During Christmas break I found an old unused motherboard in my home, right away I thought that it maybe useful as learning environment for coreboot. First you need to do with this kind of board is to check if it is possible to flash its BIOS with user space tool called flashrom List of supported hardware can be found here. All you need to do is go through this HOWTO. Be aware that these operations can cause you will not be able to run your motherboard if something goes wrong. Therefore, I suggest protect yourself by supplying checked programmer or other memory chip for your board containing a working BIOS. For my Shuttle board I checked if the Winbond W49F002U chip on it is supported by flashrom. Fortunately it was. After that I read my BIOS by:
flashrom -Vr bios_bckp.bin
And write it by:
flashrom -Vw bios_bckp.bin
At the end I’ve got VERIFIED message but when I look carefully inside the log there was something like this:
Erasing and writing flash chip... Trying erase function 0... 0x000000-0x01ffff:S, 0x020000-0x037fff:S, 0x038000-0x039fff:S, 0x03a000-0x03bfff:S, 0x03c000-0x03ffff:S Erase/write done. Verifying flash... VERIFIED.

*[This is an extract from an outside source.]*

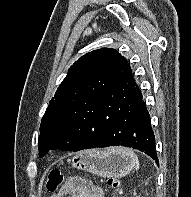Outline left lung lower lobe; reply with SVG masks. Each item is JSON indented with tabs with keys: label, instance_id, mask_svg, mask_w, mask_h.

This means that these addresses have not been overwritten but skipped, becuse the fact that the data which were to be overridden were identical with what we wanted to write. So if we found such output to properly verify flashrom we need to clear our memory and write it again with BIOS backup. Correct output should look like this:
Erasing and writing flash chip... Trying erase function 0... 0x000000-0x01ffff:W, 0x020000-0x037fff:W, 0x038000-0x039fff:W, 0x03a000-0x03bfff:W, 0x03c000-0x03ffff:W Erase/write done. Verifying flash... VERIFIED.